Please print the data again exactly as given.

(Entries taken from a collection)
-------------------------
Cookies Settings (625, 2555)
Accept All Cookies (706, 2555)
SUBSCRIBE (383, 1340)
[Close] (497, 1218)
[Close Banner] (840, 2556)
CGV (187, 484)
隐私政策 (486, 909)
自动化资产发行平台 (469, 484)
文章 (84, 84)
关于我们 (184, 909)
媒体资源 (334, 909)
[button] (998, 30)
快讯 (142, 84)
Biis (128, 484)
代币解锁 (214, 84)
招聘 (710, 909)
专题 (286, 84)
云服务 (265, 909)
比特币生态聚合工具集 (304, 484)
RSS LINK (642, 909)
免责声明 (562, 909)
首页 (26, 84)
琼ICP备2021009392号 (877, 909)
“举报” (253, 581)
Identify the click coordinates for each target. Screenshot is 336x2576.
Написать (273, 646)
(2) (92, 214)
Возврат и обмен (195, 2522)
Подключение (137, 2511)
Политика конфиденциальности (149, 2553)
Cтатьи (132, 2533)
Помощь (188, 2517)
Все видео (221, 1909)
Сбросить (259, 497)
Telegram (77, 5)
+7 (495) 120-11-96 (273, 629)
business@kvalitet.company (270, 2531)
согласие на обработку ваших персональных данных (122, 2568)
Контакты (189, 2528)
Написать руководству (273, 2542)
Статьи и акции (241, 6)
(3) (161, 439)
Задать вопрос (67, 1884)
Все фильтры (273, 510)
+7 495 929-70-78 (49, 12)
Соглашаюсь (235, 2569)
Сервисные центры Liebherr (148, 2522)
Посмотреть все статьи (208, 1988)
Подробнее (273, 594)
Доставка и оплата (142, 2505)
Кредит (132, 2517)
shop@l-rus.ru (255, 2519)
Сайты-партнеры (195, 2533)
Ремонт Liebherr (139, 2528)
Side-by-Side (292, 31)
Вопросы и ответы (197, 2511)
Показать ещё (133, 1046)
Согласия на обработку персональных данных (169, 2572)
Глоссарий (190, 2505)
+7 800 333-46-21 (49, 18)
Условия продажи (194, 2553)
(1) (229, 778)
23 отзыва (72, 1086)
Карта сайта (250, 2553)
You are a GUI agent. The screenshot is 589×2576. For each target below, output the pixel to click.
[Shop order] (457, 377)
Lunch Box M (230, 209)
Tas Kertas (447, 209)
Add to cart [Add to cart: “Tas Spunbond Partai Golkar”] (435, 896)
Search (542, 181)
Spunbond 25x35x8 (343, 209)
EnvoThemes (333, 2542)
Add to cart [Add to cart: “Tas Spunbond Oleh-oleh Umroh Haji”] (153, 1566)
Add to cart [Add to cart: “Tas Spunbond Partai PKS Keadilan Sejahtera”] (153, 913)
-------------------------
# [Answer box]
Cookies Settings (625, 2555)
Accept All Cookies (706, 2555)
SUBSCRIBE (383, 1340)
[Close] (497, 1218)
[Close Banner] (840, 2556)
CGV (187, 484)
隐私政策 (486, 909)
自动化资产发行平台 (469, 484)
文章 (84, 84)
关于我们 (184, 909)
媒体资源 (334, 909)
[button] (998, 30)
快讯 (142, 84)
Biis (128, 484)
代币解锁 (214, 84)
招聘 (710, 909)
专题 (286, 84)
云服务 (265, 909)
比特币生态聚合工具集 (304, 484)
RSS LINK (642, 909)
免责声明 (562, 909)
首页 (26, 84)
琼ICP备2021009392号 (877, 909)
“举报” (253, 581)
Identify the click coordinates for each target. Screenshot is 336x2576.
Написать (273, 646)
(2) (92, 214)
Возврат и обмен (195, 2522)
Подключение (137, 2511)
Политика конфиденциальности (149, 2553)
Cтатьи (132, 2533)
Помощь (188, 2517)
Все видео (221, 1909)
Сбросить (259, 497)
Telegram (77, 5)
+7 (495) 120-11-96 (273, 629)
business@kvalitet.company (270, 2531)
согласие на обработку ваших персональных данных (122, 2568)
Контакты (189, 2528)
Написать руководству (273, 2542)
Статьи и акции (241, 6)
(3) (161, 439)
Задать вопрос (67, 1884)
Все фильтры (273, 510)
+7 495 929-70-78 (49, 12)
Соглашаюсь (235, 2569)
Сервисные центры Liebherr (148, 2522)
Посмотреть все статьи (208, 1988)
Подробнее (273, 594)
Доставка и оплата (142, 2505)
Кредит (132, 2517)
shop@l-rus.ru (255, 2519)
Сайты-партнеры (195, 2533)
Ремонт Liebherr (139, 2528)
Side-by-Side (292, 31)
Вопросы и ответы (197, 2511)
Показать ещё (133, 1046)
Согласия на обработку персональных данных (169, 2572)
Глоссарий (190, 2505)
+7 800 333-46-21 (49, 18)
Условия продажи (194, 2553)
(1) (229, 778)
23 отзыва (72, 1086)
Карта сайта (250, 2553)
You are a GUI agent. The screenshot is 589×2576. For each target below, output the pixel to click.
[Shop order] (457, 377)
Lunch Box M (230, 209)
Tas Kertas (447, 209)
Add to cart [Add to cart: “Tas Spunbond Partai Golkar”] (435, 896)
Search (542, 181)
Spunbond 25x35x8 (343, 209)
EnvoThemes (333, 2542)
Add to cart [Add to cart: “Tas Spunbond Oleh-oleh Umroh Haji”] (153, 1566)
Add to cart [Add to cart: “Tas Spunbond Partai PKS Keadilan Sejahtera”] (153, 913)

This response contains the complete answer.